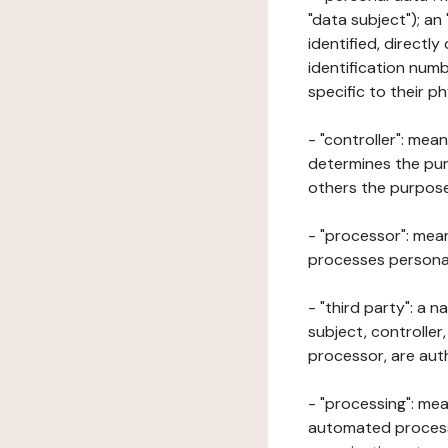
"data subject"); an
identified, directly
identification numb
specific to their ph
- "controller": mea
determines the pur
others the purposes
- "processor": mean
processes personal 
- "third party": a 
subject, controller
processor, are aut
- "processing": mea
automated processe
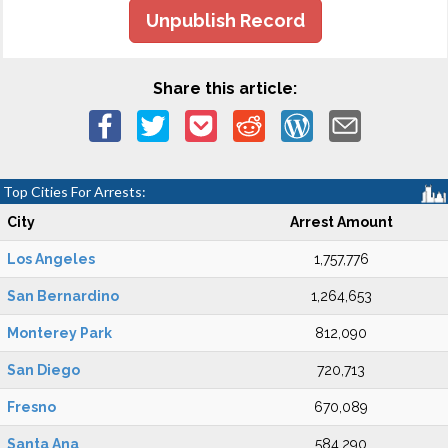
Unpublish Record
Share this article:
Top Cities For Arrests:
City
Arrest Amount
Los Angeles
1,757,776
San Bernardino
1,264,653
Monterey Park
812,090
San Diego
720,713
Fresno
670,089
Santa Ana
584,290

* * *

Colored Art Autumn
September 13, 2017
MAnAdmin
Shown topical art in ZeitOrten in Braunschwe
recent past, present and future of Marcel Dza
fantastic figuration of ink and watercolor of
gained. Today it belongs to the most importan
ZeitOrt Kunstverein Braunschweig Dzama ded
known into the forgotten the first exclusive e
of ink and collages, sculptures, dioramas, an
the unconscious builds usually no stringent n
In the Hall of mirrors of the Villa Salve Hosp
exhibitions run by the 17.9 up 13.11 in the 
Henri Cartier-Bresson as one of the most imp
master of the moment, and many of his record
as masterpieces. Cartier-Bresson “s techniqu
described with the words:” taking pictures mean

* _Activity_
Give back exactly the lines of the listing above that run from the line with "September 13, 2017" to the line with "the unconscious builds usually no stringent n", inclusive.

* _Task solution_
September 13, 2017
MAnAdmin
Shown topical art in ZeitOrten in Braunschwe
recent past, present and future of Marcel Dza
fantastic figuration of ink and watercolor of
gained. Today it belongs to the most importan
ZeitOrt Kunstverein Braunschweig Dzama ded
known into the forgotten the first exclusive e
of ink and collages, sculptures, dioramas, an
the unconscious builds usually no stringent n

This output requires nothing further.